Like any high-order operator, | is much more useful when you have a terse way to write simple functions. Usually this means partial application, either in the form of currying, or an explicit partial application operator, or op, or implicit op (as in the example above). Combinators are nice by themselves, but they need partial application to be really useful.

Shorter words for “expression”

Some common terms for programming languages vary widely in meaning, but at least one is understood across languages: virtually everyone agrees on “expression”.

Well, except in those communities that use the concept most. They have their own words for it. In Lisp, an expression is called a “form”; in the ML and statically-typed-functional-languages community, it's called a “term”. And let's not forget graph reduction, where it's called a “redex” (supposedly for “reducible expression”, although the “reducible” part is no longer relevant to the meaning). These terms all mean exactly the same thing, and all of the communities accept “expression” as a synonym, but they also have their own equivalents.

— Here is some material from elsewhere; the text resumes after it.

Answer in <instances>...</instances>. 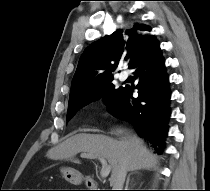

Private terms for common concepts usually exist to show group affiliation. That may be contributing here, but I think the main reason for replacing “expression” is brevity. It's difficult to write about programming languages (especially expression languages) without mentioning expressions exceedingly often, so there's a strong incentive to use a shorter word. “Expression” has three syllables and a difficult four-consonant cluster; “form” and “term” are easy one-syllable words. “Redex” is two syllables, which may explain why it's less popular than the other two.

None of the replacements are particularly transparent, but that doesn't matter much for such common words. (“Expression” doesn't make much sense either.) Apparently terms for such basic concepts needn't be obvious, as long as they're short.

Brevity may also be one of the reasons “thread” has largely replaced “process”. (The other reason is, of course, that popular OSes unify processes with other things like address spaces and security domains, and the word “process” has come to refer to the whole bundle rather than the original concept.)

Bursts of productivity are fun

I spent most of today slacking off at work, reading about astrophysics and paying only casual attention to actual work. But an hour or two past noon, a bug caught my eye — a simple mathematical matter of correctness, which I could feel good about fixing. It proved harder than I expected, and I soon filled a whiteboard with data structure diagrams and equations. After some frustration, I noticed other people leaving, and looked at a clock, which was obviously broken, since it said 5:00.

I turned back to the whiteboard, and saw that my previous approach was unnecessarily complicated. So I fixed that bug, and found another, and fixed it, and after fixing six bugs in a little over an hour, I lost interest and went back to reading.

Sound familiar? Most programmers (and most creative workers of any kind) are accustomed to seeing their productivity vary wildly over time. On one day you get nothing done and feel guilty for not trying very hard; the next day is the same except for a brief burst in which you seemingly do a week's work in two hours. The Internet is full of programmers lamenting this situation, and wishing they could have these bursts every day.

I suspect this unwelcome variation accounts for part of the fun of programming. The periods of apathy and frustration lower your expectations, so when the bursts of activity arrive, they seem far beyond your normal ability — a contrast that can make even the most boring problems exiting. I noticed this effect today: that one hour when everything went right, and everything worked on the first try, would not have been so impressive if it hadn't been preceded by a few hours of frustration. If you were modestly productive all the time, you might get the same total work done, but it would be more predictable, and you would have fewer moments of unexpected triumph. Mightn't that be less fun?